Work order: Nothing should be left out: write out the whole listing exactly.
****************
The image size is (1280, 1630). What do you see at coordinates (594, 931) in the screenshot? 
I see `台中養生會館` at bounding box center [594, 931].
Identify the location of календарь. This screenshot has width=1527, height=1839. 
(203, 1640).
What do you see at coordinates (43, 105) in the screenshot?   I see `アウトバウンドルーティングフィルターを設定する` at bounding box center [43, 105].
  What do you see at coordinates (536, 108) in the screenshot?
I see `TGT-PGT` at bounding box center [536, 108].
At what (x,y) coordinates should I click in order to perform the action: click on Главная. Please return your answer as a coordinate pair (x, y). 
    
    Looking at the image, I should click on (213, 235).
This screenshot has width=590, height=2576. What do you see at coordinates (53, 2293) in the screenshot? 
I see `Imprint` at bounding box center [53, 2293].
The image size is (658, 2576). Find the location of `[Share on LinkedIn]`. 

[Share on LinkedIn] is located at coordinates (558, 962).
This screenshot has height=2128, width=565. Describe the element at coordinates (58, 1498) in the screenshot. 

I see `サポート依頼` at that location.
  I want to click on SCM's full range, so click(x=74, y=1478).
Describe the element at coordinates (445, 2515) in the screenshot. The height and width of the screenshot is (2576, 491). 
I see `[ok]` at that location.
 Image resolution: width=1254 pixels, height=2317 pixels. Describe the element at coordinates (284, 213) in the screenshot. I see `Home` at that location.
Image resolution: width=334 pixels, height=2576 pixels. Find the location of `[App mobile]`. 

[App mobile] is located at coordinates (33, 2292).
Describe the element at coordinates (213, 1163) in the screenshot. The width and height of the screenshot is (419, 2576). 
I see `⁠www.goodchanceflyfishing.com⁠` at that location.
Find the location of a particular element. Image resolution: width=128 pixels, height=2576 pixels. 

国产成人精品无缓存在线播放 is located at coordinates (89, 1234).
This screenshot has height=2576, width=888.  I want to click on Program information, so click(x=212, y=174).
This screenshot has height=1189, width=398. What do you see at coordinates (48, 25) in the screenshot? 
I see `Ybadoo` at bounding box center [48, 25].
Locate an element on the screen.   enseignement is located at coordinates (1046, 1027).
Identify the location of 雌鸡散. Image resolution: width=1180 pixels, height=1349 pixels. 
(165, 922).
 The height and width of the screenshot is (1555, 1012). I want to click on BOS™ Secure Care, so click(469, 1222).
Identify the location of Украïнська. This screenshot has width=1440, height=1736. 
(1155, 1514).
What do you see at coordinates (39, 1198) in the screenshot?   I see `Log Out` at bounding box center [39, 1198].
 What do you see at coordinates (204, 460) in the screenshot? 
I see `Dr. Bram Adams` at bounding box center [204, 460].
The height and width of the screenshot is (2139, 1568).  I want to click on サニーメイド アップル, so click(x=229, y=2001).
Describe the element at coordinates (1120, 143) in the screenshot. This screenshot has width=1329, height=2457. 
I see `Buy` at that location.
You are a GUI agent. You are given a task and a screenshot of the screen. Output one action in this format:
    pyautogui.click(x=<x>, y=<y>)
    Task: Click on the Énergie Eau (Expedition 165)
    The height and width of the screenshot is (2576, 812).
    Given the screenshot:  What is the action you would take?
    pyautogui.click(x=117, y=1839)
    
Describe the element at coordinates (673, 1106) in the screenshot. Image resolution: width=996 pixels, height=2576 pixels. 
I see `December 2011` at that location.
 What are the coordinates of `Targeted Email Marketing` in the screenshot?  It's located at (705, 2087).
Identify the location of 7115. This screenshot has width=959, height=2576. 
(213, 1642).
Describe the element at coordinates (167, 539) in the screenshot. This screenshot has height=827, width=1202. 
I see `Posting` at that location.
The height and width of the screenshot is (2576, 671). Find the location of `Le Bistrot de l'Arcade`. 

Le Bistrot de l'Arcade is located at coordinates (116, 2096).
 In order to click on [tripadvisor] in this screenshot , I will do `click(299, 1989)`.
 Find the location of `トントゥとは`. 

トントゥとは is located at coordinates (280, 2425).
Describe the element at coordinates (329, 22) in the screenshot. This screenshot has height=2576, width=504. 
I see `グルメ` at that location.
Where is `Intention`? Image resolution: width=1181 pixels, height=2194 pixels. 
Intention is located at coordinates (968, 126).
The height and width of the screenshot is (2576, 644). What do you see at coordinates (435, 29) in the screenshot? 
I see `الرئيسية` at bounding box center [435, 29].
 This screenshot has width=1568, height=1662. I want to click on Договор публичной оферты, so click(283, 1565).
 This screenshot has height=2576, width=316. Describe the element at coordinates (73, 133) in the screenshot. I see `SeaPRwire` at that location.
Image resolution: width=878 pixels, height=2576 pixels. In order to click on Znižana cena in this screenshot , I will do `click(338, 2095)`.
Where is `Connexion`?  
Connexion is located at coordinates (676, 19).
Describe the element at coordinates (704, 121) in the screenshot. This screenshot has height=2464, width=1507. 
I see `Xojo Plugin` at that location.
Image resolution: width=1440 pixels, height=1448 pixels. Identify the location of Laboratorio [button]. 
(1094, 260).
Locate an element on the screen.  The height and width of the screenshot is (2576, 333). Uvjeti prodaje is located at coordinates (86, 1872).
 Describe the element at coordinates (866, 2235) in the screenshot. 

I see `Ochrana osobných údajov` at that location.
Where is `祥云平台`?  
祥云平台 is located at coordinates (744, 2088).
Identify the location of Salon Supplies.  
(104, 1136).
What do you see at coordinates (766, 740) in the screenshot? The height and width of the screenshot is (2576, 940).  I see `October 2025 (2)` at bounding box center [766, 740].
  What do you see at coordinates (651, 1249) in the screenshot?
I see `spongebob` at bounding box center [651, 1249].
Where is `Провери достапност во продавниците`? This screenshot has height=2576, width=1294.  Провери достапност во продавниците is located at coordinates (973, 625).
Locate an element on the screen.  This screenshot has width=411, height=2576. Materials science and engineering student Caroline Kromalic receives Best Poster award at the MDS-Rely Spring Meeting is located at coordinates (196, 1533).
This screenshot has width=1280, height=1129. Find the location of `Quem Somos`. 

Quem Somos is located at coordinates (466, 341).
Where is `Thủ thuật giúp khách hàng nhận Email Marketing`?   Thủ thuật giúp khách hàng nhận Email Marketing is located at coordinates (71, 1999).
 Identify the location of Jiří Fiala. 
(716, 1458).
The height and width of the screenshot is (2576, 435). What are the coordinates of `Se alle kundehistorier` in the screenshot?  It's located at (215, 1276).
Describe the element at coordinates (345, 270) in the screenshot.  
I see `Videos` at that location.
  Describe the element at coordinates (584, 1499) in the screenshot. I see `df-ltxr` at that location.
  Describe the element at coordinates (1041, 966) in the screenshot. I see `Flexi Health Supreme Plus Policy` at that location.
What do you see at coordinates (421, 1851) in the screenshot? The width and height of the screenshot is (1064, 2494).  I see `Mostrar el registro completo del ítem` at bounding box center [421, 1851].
****************
Answer to this problem:
The image size is (1280, 1630). What do you see at coordinates (594, 931) in the screenshot? 
I see `台中養生會館` at bounding box center [594, 931].
Identify the location of календарь. This screenshot has width=1527, height=1839. 
(203, 1640).
What do you see at coordinates (43, 105) in the screenshot?   I see `アウトバウンドルーティングフィルターを設定する` at bounding box center [43, 105].
  What do you see at coordinates (536, 108) in the screenshot?
I see `TGT-PGT` at bounding box center [536, 108].
At what (x,y) coordinates should I click in order to perform the action: click on Главная. Please return your answer as a coordinate pair (x, y). 
    
    Looking at the image, I should click on (213, 235).
This screenshot has width=590, height=2576. What do you see at coordinates (53, 2293) in the screenshot? 
I see `Imprint` at bounding box center [53, 2293].
The image size is (658, 2576). Find the location of `[Share on LinkedIn]`. 

[Share on LinkedIn] is located at coordinates (558, 962).
This screenshot has height=2128, width=565. Describe the element at coordinates (58, 1498) in the screenshot. 

I see `サポート依頼` at that location.
  I want to click on SCM's full range, so click(x=74, y=1478).
Describe the element at coordinates (445, 2515) in the screenshot. The height and width of the screenshot is (2576, 491). 
I see `[ok]` at that location.
 Image resolution: width=1254 pixels, height=2317 pixels. Describe the element at coordinates (284, 213) in the screenshot. I see `Home` at that location.
Image resolution: width=334 pixels, height=2576 pixels. Find the location of `[App mobile]`. 

[App mobile] is located at coordinates (33, 2292).
Describe the element at coordinates (213, 1163) in the screenshot. The width and height of the screenshot is (419, 2576). 
I see `⁠www.goodchanceflyfishing.com⁠` at that location.
Find the location of a particular element. Image resolution: width=128 pixels, height=2576 pixels. 

国产成人精品无缓存在线播放 is located at coordinates (89, 1234).
This screenshot has height=2576, width=888.  I want to click on Program information, so click(x=212, y=174).
This screenshot has height=1189, width=398. What do you see at coordinates (48, 25) in the screenshot? 
I see `Ybadoo` at bounding box center [48, 25].
Locate an element on the screen.   enseignement is located at coordinates (1046, 1027).
Identify the location of 雌鸡散. Image resolution: width=1180 pixels, height=1349 pixels. 
(165, 922).
 The height and width of the screenshot is (1555, 1012). I want to click on BOS™ Secure Care, so click(469, 1222).
Identify the location of Украïнська. This screenshot has width=1440, height=1736. 
(1155, 1514).
What do you see at coordinates (39, 1198) in the screenshot?   I see `Log Out` at bounding box center [39, 1198].
 What do you see at coordinates (204, 460) in the screenshot? 
I see `Dr. Bram Adams` at bounding box center [204, 460].
The height and width of the screenshot is (2139, 1568).  I want to click on サニーメイド アップル, so click(x=229, y=2001).
Describe the element at coordinates (1120, 143) in the screenshot. This screenshot has width=1329, height=2457. 
I see `Buy` at that location.
You are a GUI agent. You are given a task and a screenshot of the screen. Output one action in this format:
    pyautogui.click(x=<x>, y=<y>)
    Task: Click on the Énergie Eau (Expedition 165)
    The height and width of the screenshot is (2576, 812).
    Given the screenshot:  What is the action you would take?
    pyautogui.click(x=117, y=1839)
    
Describe the element at coordinates (673, 1106) in the screenshot. Image resolution: width=996 pixels, height=2576 pixels. 
I see `December 2011` at that location.
 What are the coordinates of `Targeted Email Marketing` in the screenshot?  It's located at (705, 2087).
Identify the location of 7115. This screenshot has width=959, height=2576. 
(213, 1642).
Describe the element at coordinates (167, 539) in the screenshot. This screenshot has height=827, width=1202. 
I see `Posting` at that location.
The height and width of the screenshot is (2576, 671). Find the location of `Le Bistrot de l'Arcade`. 

Le Bistrot de l'Arcade is located at coordinates (116, 2096).
 In order to click on [tripadvisor] in this screenshot , I will do `click(299, 1989)`.
 Find the location of `トントゥとは`. 

トントゥとは is located at coordinates (280, 2425).
Describe the element at coordinates (329, 22) in the screenshot. This screenshot has height=2576, width=504. 
I see `グルメ` at that location.
Where is `Intention`? Image resolution: width=1181 pixels, height=2194 pixels. 
Intention is located at coordinates (968, 126).
The height and width of the screenshot is (2576, 644). What do you see at coordinates (435, 29) in the screenshot? 
I see `الرئيسية` at bounding box center [435, 29].
 This screenshot has width=1568, height=1662. I want to click on Договор публичной оферты, so click(283, 1565).
 This screenshot has height=2576, width=316. Describe the element at coordinates (73, 133) in the screenshot. I see `SeaPRwire` at that location.
Image resolution: width=878 pixels, height=2576 pixels. In order to click on Znižana cena in this screenshot , I will do `click(338, 2095)`.
Where is `Connexion`?  
Connexion is located at coordinates (676, 19).
Describe the element at coordinates (704, 121) in the screenshot. This screenshot has height=2464, width=1507. 
I see `Xojo Plugin` at that location.
Image resolution: width=1440 pixels, height=1448 pixels. Identify the location of Laboratorio [button]. 
(1094, 260).
Locate an element on the screen.  The height and width of the screenshot is (2576, 333). Uvjeti prodaje is located at coordinates (86, 1872).
 Describe the element at coordinates (866, 2235) in the screenshot. 

I see `Ochrana osobných údajov` at that location.
Where is `祥云平台`?  
祥云平台 is located at coordinates (744, 2088).
Identify the location of Salon Supplies.  
(104, 1136).
What do you see at coordinates (766, 740) in the screenshot? The height and width of the screenshot is (2576, 940).  I see `October 2025 (2)` at bounding box center [766, 740].
  What do you see at coordinates (651, 1249) in the screenshot?
I see `spongebob` at bounding box center [651, 1249].
Where is `Провери достапност во продавниците`? This screenshot has height=2576, width=1294.  Провери достапност во продавниците is located at coordinates (973, 625).
Locate an element on the screen.  This screenshot has width=411, height=2576. Materials science and engineering student Caroline Kromalic receives Best Poster award at the MDS-Rely Spring Meeting is located at coordinates (196, 1533).
This screenshot has width=1280, height=1129. Find the location of `Quem Somos`. 

Quem Somos is located at coordinates (466, 341).
Where is `Thủ thuật giúp khách hàng nhận Email Marketing`?   Thủ thuật giúp khách hàng nhận Email Marketing is located at coordinates (71, 1999).
 Identify the location of Jiří Fiala. 
(716, 1458).
The height and width of the screenshot is (2576, 435). What are the coordinates of `Se alle kundehistorier` in the screenshot?  It's located at (215, 1276).
Describe the element at coordinates (345, 270) in the screenshot.  
I see `Videos` at that location.
  Describe the element at coordinates (584, 1499) in the screenshot. I see `df-ltxr` at that location.
  Describe the element at coordinates (1041, 966) in the screenshot. I see `Flexi Health Supreme Plus Policy` at that location.
What do you see at coordinates (421, 1851) in the screenshot? The width and height of the screenshot is (1064, 2494).  I see `Mostrar el registro completo del ítem` at bounding box center [421, 1851].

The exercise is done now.